Topic Portal (internal title 149)
Input Format
Each test point of the first behavior four positive integer $ n, b, s, m $, as meaning the subject.
Next $ m $ rows of three non-negative integer $ u, v, l $, $ represents from point to point U $ $ $ V L has a weight value of $ $ directed edge, the data is guaranteed FIG. strongly connected, i.e. can walk between any two points each.
Output Format
A data output line of each non-negative integer answer.
Sample
Sample input 1:
5 4 2 10
5 2 1
2 5 1
3 5 5
4 5 0
1 5 1
2 3 1
3 2 5
2 4 5
2 1 1
3 4 2
Sample output 1:
13
Sample input 2:
5 4 2 10
5 2 1
2 5 1
3 5 5
4 5 10
1 5 1
2 3 1
3 2 5
2 4 5
2 1 1
3 4 2
Sample Output 2:
24
Data range and tips
$ $ 5 per test points, each test point data range is as follows:
In addition, a number may be a uniform value of $ s $ relatively small data point appears.

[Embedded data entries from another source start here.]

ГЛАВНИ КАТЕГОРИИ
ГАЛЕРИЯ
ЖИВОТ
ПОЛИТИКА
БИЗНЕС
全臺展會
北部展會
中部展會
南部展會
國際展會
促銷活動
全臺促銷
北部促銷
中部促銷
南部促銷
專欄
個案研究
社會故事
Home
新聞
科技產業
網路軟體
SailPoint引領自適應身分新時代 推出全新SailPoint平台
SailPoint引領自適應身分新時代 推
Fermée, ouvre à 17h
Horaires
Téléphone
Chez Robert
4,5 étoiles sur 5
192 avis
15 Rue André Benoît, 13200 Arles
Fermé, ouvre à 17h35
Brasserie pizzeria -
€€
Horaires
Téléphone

For all test points are $ m \ leqslant 50,000,1 \ leqslant s \ leqslant b <n, 0 \ leqslant l \ leqslant 10,000 $, given strong and legitimate communication to FIG.
answer
Positive and negative first find the shortest path to the headquarters of each point, you can build the reverse side.

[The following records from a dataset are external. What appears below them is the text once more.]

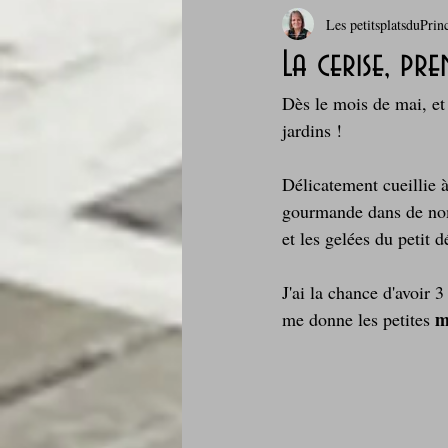
Les petitsplatsduPrin
Boissons et cocktails
Boulange
La cerise, pr
Dès le mois de mai, et j
Comfort food, les recettes doudou
jardins !
Délicatement cueillie à
Cuisine du Camping
Déjeuner 
gourmande dans de nomb
et les gelées du petit d
Fondus de chocolat
fruits à c
J'ai la chance d'avoir 3
m
me donne les petites 
Glaces, sorbets, desserts glacés
Je mange au bureau : gamelle, bento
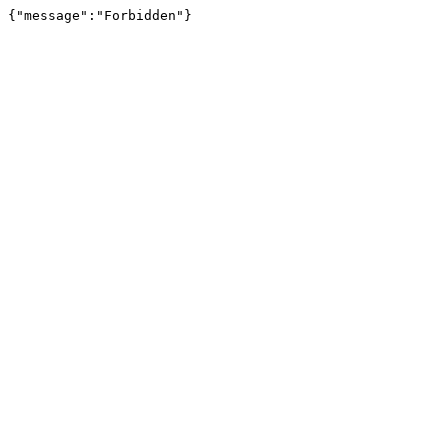
{"message":"Forbidden"}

Of the formula can be found at every point of the positive and negative price for its shortest length and multiplying it has several divisions at $ -1 $ subprojects.
利用贪心的思想,小的放在一起,大的放在一起一定更优,于是可以排个序。
接着考虑$DP$,设$dp[i][j]$表示选到$i$,分了$j$组的最小代价,但是发现时间复杂度是$\Theta(n^3)$的,接着考虑优化。
在最优解中$dis$从小到大依次划分得到的段的长度一定是单调不增的,所以只有$[i-\frac{i}{j},i)$才能更新$dp[i][j]$。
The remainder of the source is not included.